Откровение и сокровение - Лев Аннинский
Шрифт:
Интервал:
Закладка:
А вот и испытание. Перед крыльцом Гороно – официальная (казённая!) могила: «На пирамидке, крашенной в защитный цвет, разлапистым крестом укреплён повреждённый пропеллер самолёта и три карточки врезаны в дерево: двое в лётчицкой форме и один… в гражданском, при галстуке. Изучали они чего-то в тундре и обледенели – самолёт гробанулся…»
Знаковое слово – «обледенели».
«…В галстуке парень, в тёмном костюме, постриженный, причёсанный…»
– Сын, – коротко, с устоявшейся болью объясняет Раиса Васильевна, а юный представитель беспризорной массы, которого она обязана определить в казённый детдом, продолжает рассматривать портрет:
«Большие губы, какие чаще всего бывают у мягкосердечных людей. Такие парни слушаются мам и пап, старательно учатся, их выбирают в пионервожатые, в редколлегии стенгазет, посылают на слёты, таких мы с Тишкой лупили…»

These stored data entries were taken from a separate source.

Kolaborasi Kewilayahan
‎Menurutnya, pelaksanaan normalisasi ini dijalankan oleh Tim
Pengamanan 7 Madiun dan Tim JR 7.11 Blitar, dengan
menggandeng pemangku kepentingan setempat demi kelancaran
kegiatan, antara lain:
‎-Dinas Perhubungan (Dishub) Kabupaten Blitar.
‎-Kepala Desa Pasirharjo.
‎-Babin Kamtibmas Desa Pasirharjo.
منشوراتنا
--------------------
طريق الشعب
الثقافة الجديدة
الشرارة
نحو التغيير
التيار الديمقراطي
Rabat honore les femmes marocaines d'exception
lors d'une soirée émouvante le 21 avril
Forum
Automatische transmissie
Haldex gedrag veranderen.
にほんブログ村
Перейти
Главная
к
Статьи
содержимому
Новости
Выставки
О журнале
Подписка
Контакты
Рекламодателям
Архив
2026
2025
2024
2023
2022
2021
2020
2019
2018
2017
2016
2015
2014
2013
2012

Последние слова – знаковые, и взывают к моему читательскому комментарию. А если бы вы «с Тишкой» беспрепятственно лупили бы таких… мягкосердечных, таких… послушных, таких… казённо встроенных в систему мальчиков, то вопрос (к Астафьеву-писателю, а не к игаркинскому беспризорнику, который вот-вот наденет ненавистную шинель фезеошника): если бы вы их веками успешно гнобили, – сдвинулся ли бы с места вековой патриархальный образ жизни… нет, глубже: тысячелетний первобытно-общинный… нет, ещё глубже: дочеловеческий, естественно-животный, где по закону биологии сильный жрёт слабого?
«Что такое жисть?» – как сказал бы дядя Левонтий.

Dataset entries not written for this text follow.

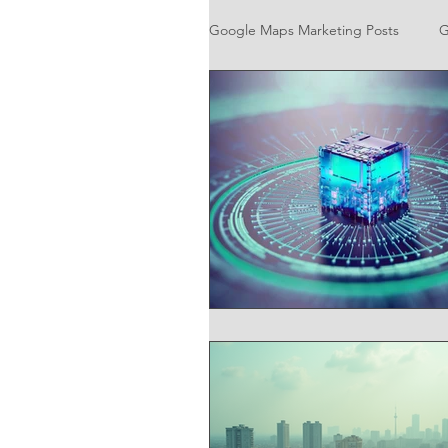
Google Maps Marketing Posts
G
Google Business Profile Market
Google Location- Based Marke
Google Direction Navigation 
Google Local Ranking SEO
Google Maps for Facebook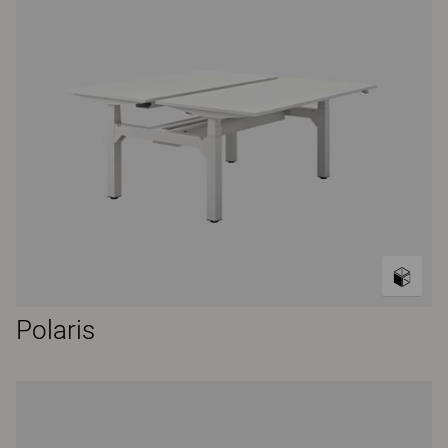
Polaris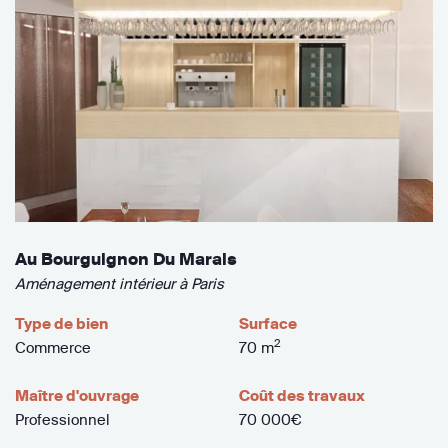
Au Bourguignon Du Marais
Aménagement intérieur à Paris
Type de bien
Surface
2
Commerce
70 m
Maître d'ouvrage
Coût des travaux
Professionnel
70 000€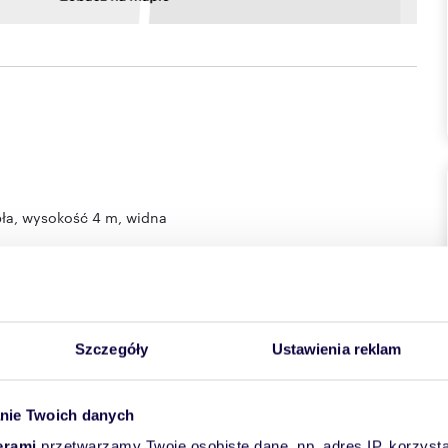
ła, wysokość 4 m, widna
Szczegóły
Ustawienia reklam
ebywającej na powierzchni.
nie Twoich danych
i ogrzewanie): 18.093 zł netto/m-c;
erami
przetwarzamy Twoje osobiste dane, np. adres IP, korzystaj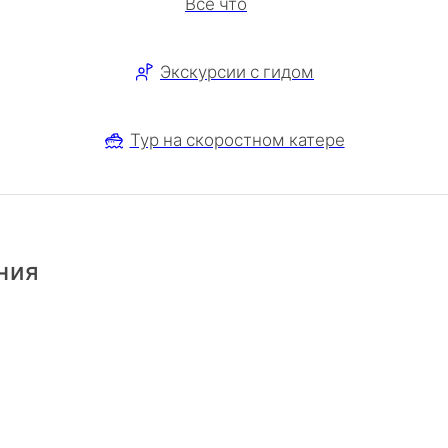
Все что
Экскурсии с гидом
Тур на скоростном катере
ения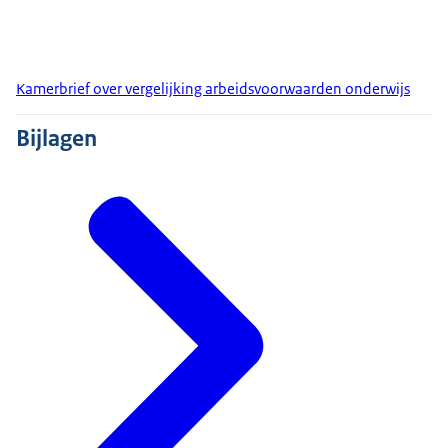
Kamerbrief over vergelijking arbeidsvoorwaarden onderwijs
Bijlagen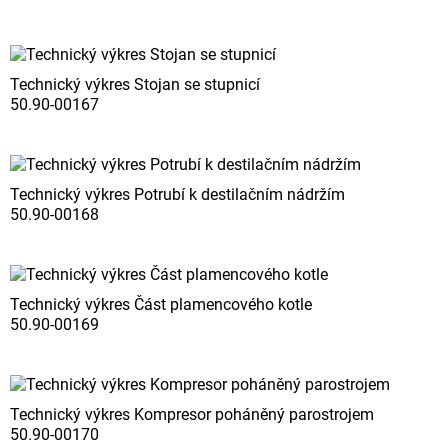
Technický výkres Stojan se stupnicí
50.90-00167
Technický výkres Potrubí k destilačním nádržím
50.90-00168
Technický výkres Část plamencového kotle
50.90-00169
Technický výkres Kompresor poháněný parostrojem
50.90-00170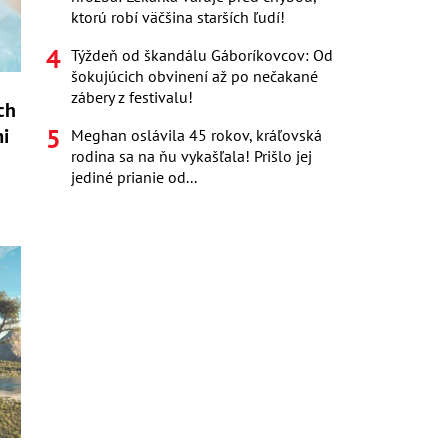
ktorú robí väčšina starších ľudí!
Týždeň od škandálu Gáboríkovcov: Od
šokujúcich obvinení až po nečakané
zábery z festivalu!
ch
mi
Meghan oslávila 45 rokov, kráľovská
rodina sa na ňu vykašľala! Prišlo jej
jediné prianie od...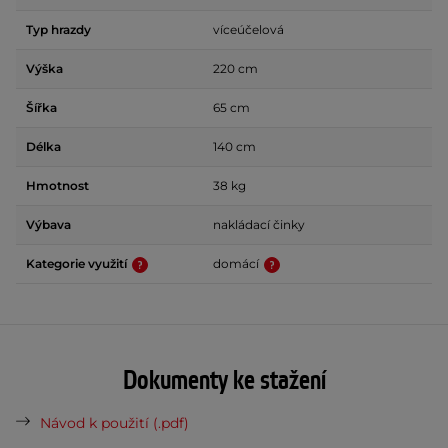
Typ hrazdy
víceúčelová
Výška
220 cm
Šířka
65 cm
Délka
140 cm
Hmotnost
38 kg
Výbava
nakládací činky
Kategorie využití
domácí
Dokumenty ke stažení
Návod k použití (.pdf)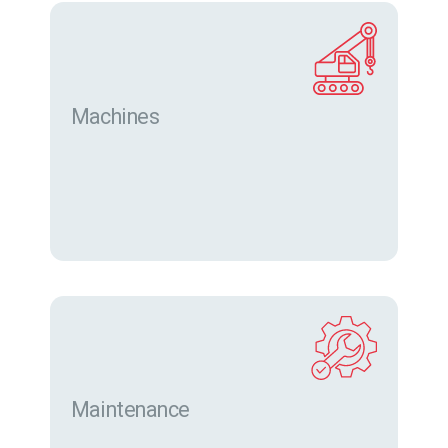
Machines
Trouver des machines neuves et d’occasion sur
eurofor.com
Maintenance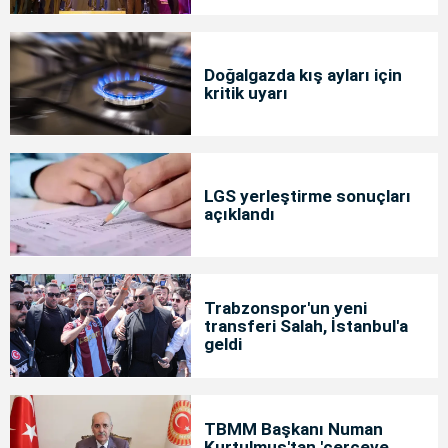
Doğalgazda kış ayları için
kritik uyarı
LGS yerleştirme sonuçları
açıklandı
Trabzonspor'un yeni
transferi Salah, İstanbul'a
geldi
TBMM Başkanı Numan
Kurtulmuş'tan 'çerçeve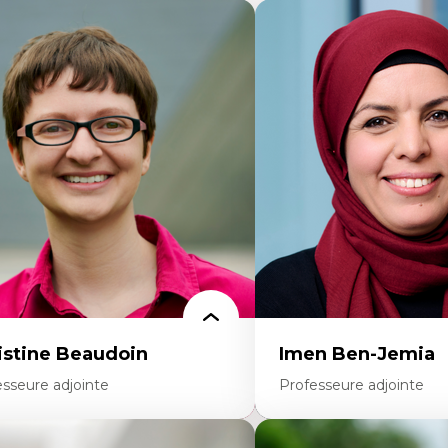
istine Beaudoin
Imen Ben-Jemia
esseure adjointe
Professeure adjointe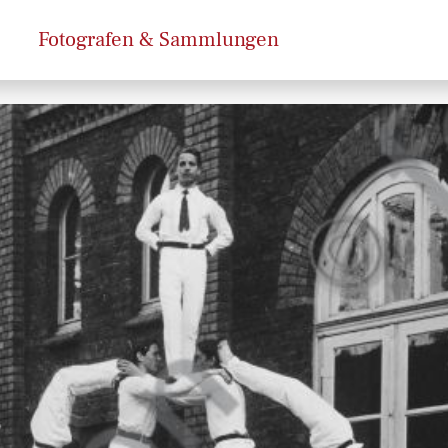
Fotografen & Sammlungen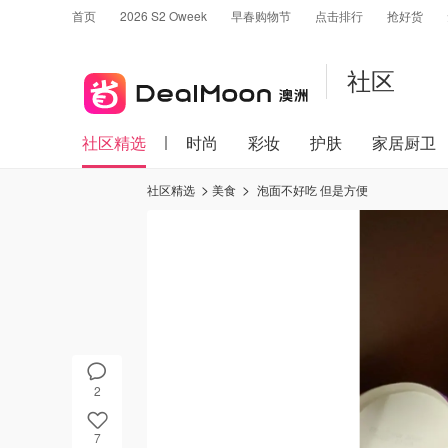
首页
2026 S2 Oweek
早春购物节
点击排行
抢好货
社区
社区精选
时尚
彩妆
护肤
家居厨卫
社区精选
美食
泡面不好吃 但是方便
2
7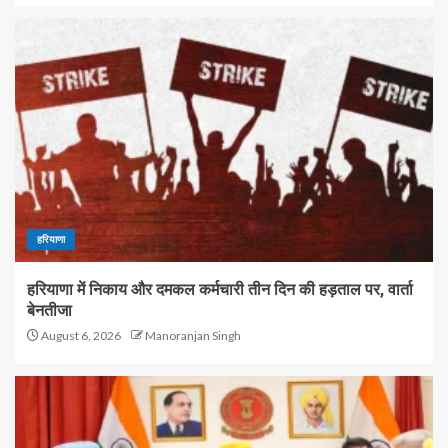
हरियाणा
हरियाणा में निकाय और दमकल कर्मचारी तीन दिन की हड़ताल पर, वार्ता
बेनतीजा
August 6, 2026
Manoranjan Singh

Вот-вот судьба подставит вопрос в этом духе. Настоящему чалдону закон не писан? А если аккуратненькие мальчики прилетят в самолётах не с московского, а с берлинского военного аэродрома? По какому закону их лупить?
Война разбрасывает на полюса обломки развалившегося деревенского детства, хотя вроде бы далека война от родной Овсянки: бьются и горят германские и советские самолёты за тысячи вёрст от ледяного Енисея.

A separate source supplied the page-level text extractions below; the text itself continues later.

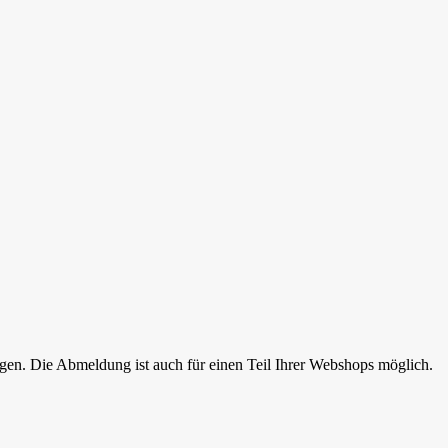
gen. Die Abmeldung ist auch für einen Teil Ihrer Webshops möglich.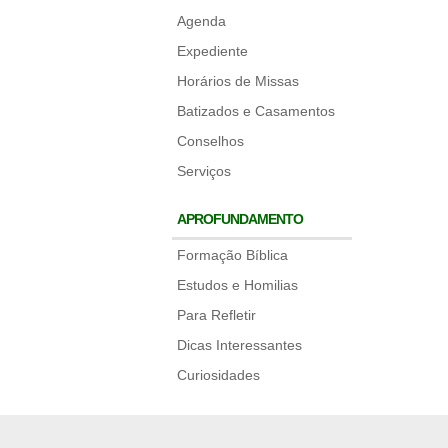
Agenda
Expediente
Horários de Missas
Batizados e Casamentos
Conselhos
Serviços
APROFUNDAMENTO
Formação Bíblica
Estudos e Homilias
Para Refletir
Dicas Interessantes
Curiosidades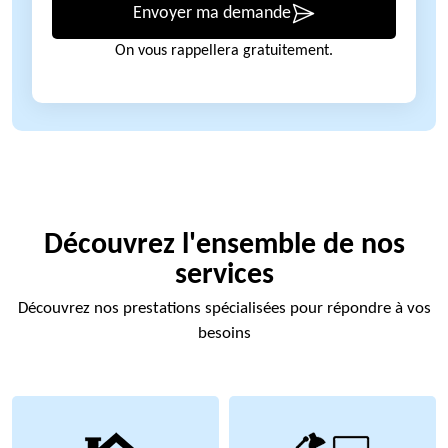
Envoyer ma demande
On vous rappellera gratuitement.
Découvrez l'ensemble de nos
services
Découvrez nos prestations spécialisées pour répondre à vos
besoins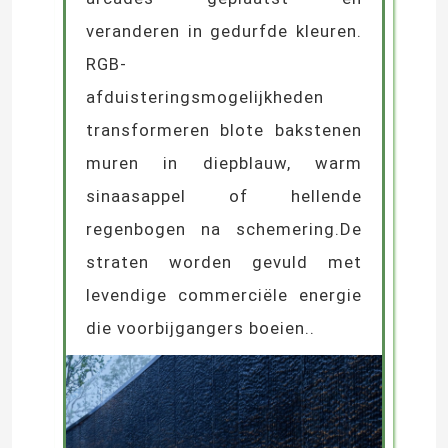
veranderen in gedurfde kleuren.
RGB-
afduisteringsmogelijkheden
transformeren blote bakstenen
muren in diepblauw, warm
sinaasappel of hellende
regenbogen na schemering.De
straten worden gevuld met
levendige commerciële energie
die voorbijgangers boeien..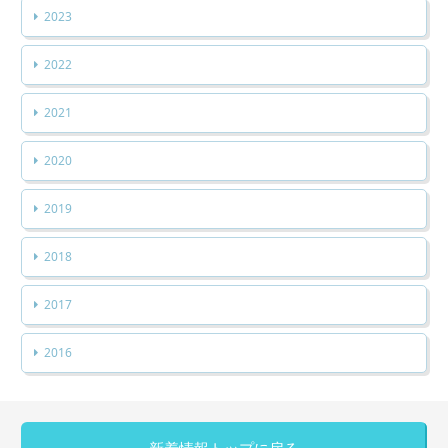
2023
2022
2021
2020
2019
2018
2017
2016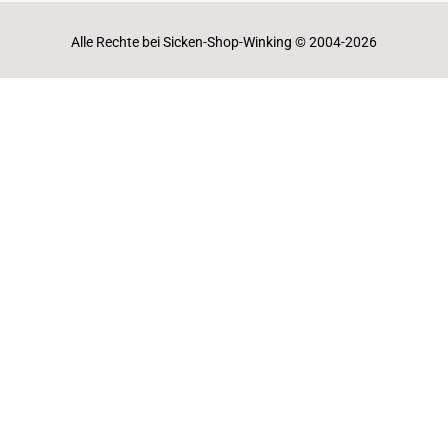
Alle Rechte bei Sicken-Shop-Winking © 2004-2026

Сюда – похоронки долетают.
Удар похоронки«Где-то гремит война» – ключевую главу второго тома Астафьев начинает писать ещё в 1966 году, целясь, наверное, в готовящееся пермское издание «Последнего поклона», а кончает… 22 года спустя, когда уже двухтомник московский при выходе. И после выхода не может остановиться: последние главы дописывает в 1992-м.
Что-то не отпускает его, что-то заставляет ещё раз переживать пережитое, пахать по паханому.
Что?
Война.
Война, перевернувшая мир, оголившая исконную сибирскую землю, пославшая мужиков-чалдонов умирать на Запад («в Россию», – привычно говорят в Овсянке, показывая на закат), а оттуда, «из России», пустившая сюда, в Сибирь, поток новых насельников.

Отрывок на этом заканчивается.